Pour les autres, plus partagés et incapables de pardonner certains écueils du scénario, les révélations du film ne susciteront pas l’émerveillement. Elles provoqueront en revanche quelques francs éclats de rire.
Le final étiré en particulier – qui aurait dû se conclure un bon quart d’heure plus tôt – paraîtra d’une ringardise intergalactique. Non pas parce que le film repose sur l’existence d’aliens, mais parce que Spielberg et Koepp n’ont manifestement rien retenu de la fin très raillée de Indiana Jones et le Royaume du crâne de cristal, préférant redoubler la mise, et de la pire manière qui soit.
Avec tous ses défauts, Disclosure Day tente des coups de poker ambitieux.

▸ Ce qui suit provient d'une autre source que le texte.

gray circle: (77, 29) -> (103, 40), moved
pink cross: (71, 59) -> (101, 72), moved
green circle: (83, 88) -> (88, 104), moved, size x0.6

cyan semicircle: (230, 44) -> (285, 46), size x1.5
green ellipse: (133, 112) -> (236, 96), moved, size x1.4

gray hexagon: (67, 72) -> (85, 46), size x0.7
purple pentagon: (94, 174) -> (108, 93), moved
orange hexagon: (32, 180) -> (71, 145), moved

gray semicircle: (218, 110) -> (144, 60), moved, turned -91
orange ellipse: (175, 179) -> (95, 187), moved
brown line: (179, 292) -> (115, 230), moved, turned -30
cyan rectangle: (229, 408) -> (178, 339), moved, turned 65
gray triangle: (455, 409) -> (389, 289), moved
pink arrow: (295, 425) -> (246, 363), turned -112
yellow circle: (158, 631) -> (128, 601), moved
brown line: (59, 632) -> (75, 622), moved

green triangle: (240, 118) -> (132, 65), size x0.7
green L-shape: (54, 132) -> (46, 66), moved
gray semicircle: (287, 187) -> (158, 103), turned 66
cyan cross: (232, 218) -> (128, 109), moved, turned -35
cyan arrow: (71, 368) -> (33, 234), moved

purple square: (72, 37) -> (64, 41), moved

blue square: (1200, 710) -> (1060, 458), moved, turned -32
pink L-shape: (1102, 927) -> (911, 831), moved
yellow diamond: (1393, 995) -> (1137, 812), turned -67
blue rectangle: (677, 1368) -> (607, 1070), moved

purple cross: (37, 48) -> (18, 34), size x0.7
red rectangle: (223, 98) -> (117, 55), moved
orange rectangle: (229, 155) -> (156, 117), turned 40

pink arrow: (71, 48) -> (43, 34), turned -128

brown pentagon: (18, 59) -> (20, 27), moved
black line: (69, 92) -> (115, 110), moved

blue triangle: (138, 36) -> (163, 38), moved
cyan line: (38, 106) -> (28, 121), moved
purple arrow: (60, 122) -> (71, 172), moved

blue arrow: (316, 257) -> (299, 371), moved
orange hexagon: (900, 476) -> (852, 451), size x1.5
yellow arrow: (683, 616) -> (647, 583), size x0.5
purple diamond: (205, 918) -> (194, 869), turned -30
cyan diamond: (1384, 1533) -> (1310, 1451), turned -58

Il n’arrive pas, au final, à susciter le même émerveillement sidérant que certaines des incursions précédentes de Spielberg dans la science‑fiction, mais son énergie propulsive le porte jusqu’au bout. Et au fond, même deux bons tiers d’une aventure spielbergienne garantissent encore une sortie de cinéma satisfaisante. On regrettera seulement que les mystères de Disclosure Day n’offrent pas un dénouement plus convaincant et que son message d’espoir se termine sur une note aussi anticlimatique.
La vérité est toujours ailleurs. Déclassifiez les dossiers.
Tous. Les. Dossiers.
Disclosure Day est actuellement à l’affiche dans les salles européennes et sortira vendredi dans les cinémas américains.